2. Description of the Related Art
Conventionally, as a control system for an internal combustion engine of this kind, one disclosed in Japanese Laid-Open Patent Publication (Kokai) No. 2006-57573 is known. This combustion engine is provided with a first variable valve-actuating mechanism for changing the valve lift of an intake valve, and a second variable valve-actuating mechanism for changing the central angle of an operating angle of the intake valve (hereinafter simply referred to as “the central angle”). The first and second variable valve-actuating mechanisms use an electric motor and an oil pressure pump as drive sources thereof, respectively, and the response speed of the second variable valve-actuating mechanism, that is, the response speed of the operation amount of the second variable valve-actuating mechanism with respect to a control input therefor is lower than that of the operation amount of the first variable valve-actuating mechanism. In the above-described conventional control system, the intake air amount is controlled by controlling the valve lift and the central angle by the first and second variable valve-actuating mechanisms as follows:
A target central angle, which is a target value of the above-described central angle, is determined by searching a target central angle map according to the load on the engine obtained e.g. by a sensor, and an actual central angle is estimated as an actual central angle equivalent value. In the target central angle map, the target central angle is set to a value which makes it possible to obtain excellent fuel economy of the engine. Further, a target valve lift, which is a target value of the above-described valve lift, is calculated based on the load on the engine and the estimated actual central angle equivalent value. Then, a control input based on the calculated target valve lift is input to the first variable valve-actuating mechanism, and a control input based on the calculated target central angle is input to the second variable valve-actuating mechanism, whereby the valve lift and the central angle are controlled to the target valve lift and the target central angle, respectively. Thus, the response delay of the operation amount of the second variable valve-actuating mechanism with respect to the control input is compensated for, to thereby accurately control the intake air amount.
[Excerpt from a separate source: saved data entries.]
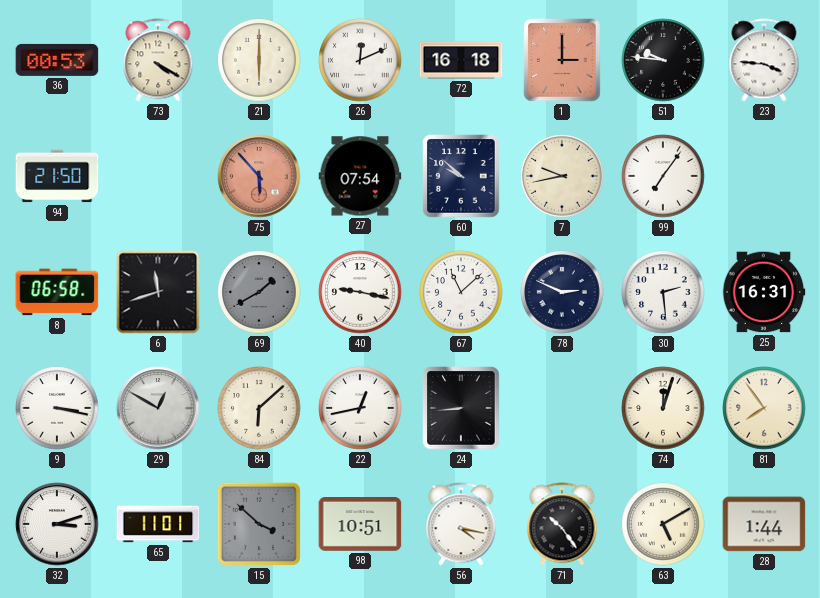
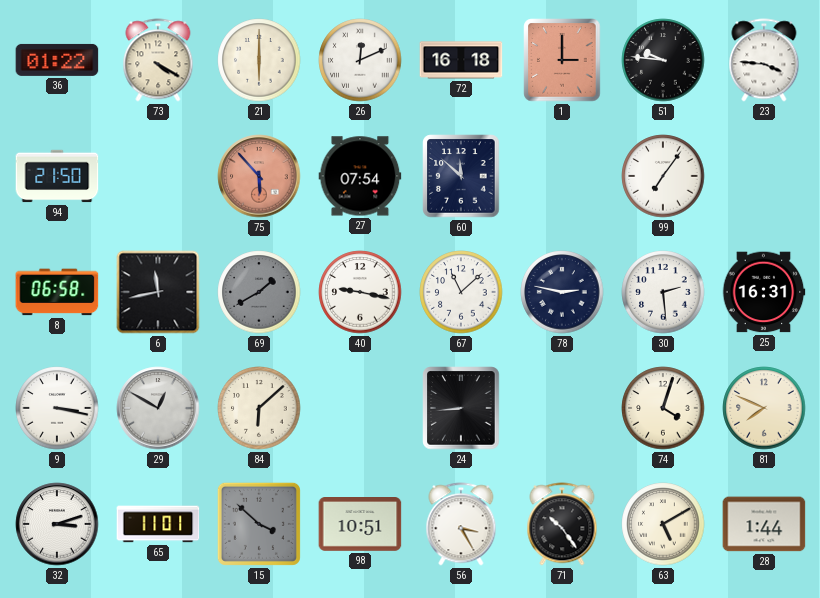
36: 00:53 -> 01:22
60: 9:52 -> 11:52
7: 9:43 -> none
6: 11:42 -> 11:43
78: 2:49 -> 2:47
22: 12:43 -> none
74: 12:03 -> 4:03
81: 7:54 -> 7:49
56: 4:17 -> 3:25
As described above, in the conventional control system, the target central angle, which is set in the target central angle map to such a value as will make it possible to obtain excellent fuel economy, is used only as the target value of the central angle. As a result, in the conventional control system, when the load on the engine is suddenly increased due to demand of acceleration, the response delay of the second variable valve-actuating mechanism cannot be sufficiently compensated for, which makes it impossible to obtain a sufficient intake air amount. This makes it impossible to increase the output of the engine with high responsiveness to the load on the engine. Further, to eliminate the above inconveniences, it is considered that the target central angle is set in the target central angle map with priority given to the output but not to the fuel economy. In this case, however, it is impossible to obtain excellent fuel economy of the engine.